[Source material — start]

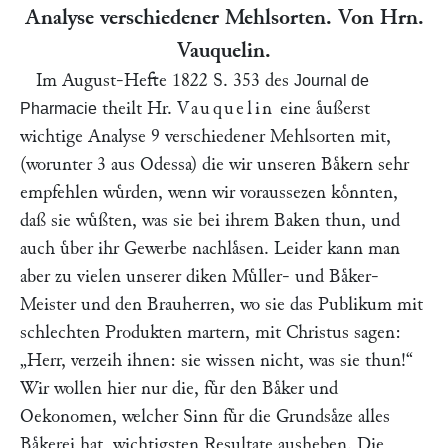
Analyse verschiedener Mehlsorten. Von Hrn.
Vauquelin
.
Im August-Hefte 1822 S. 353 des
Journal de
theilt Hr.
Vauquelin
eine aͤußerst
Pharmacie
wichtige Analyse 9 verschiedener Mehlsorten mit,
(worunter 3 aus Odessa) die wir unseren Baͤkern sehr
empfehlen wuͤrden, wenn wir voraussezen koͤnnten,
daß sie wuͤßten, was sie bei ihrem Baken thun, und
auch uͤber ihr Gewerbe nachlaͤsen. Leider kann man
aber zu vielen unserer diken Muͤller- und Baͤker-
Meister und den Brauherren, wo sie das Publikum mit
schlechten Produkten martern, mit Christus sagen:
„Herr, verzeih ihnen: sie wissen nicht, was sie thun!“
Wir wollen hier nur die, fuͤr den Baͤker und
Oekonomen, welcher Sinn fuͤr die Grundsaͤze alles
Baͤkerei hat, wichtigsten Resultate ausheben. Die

[Source material — finish]
[Source material — start]

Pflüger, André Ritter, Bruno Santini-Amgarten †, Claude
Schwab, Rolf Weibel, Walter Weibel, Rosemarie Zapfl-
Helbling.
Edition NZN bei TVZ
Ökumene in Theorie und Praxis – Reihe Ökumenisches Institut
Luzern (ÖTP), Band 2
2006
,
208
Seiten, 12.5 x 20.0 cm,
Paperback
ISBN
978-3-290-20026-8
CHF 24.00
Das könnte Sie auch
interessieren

[Source material — finish]

Work instructions
From the records above, retype only the lines starting at the line that contains "auch uͤber ihr" and ending at the line that contains "verzeih ihnen: sie", both included.

Output below
auch uͤber ihr Gewerbe nachlaͤsen. Leider kann man
aber zu vielen unserer diken Muͤller- und Baͤker-
Meister und den Brauherren, wo sie das Publikum mit
schlechten Produkten martern, mit Christus sagen:
„Herr, verzeih ihnen: sie wissen nicht, was sie thun!“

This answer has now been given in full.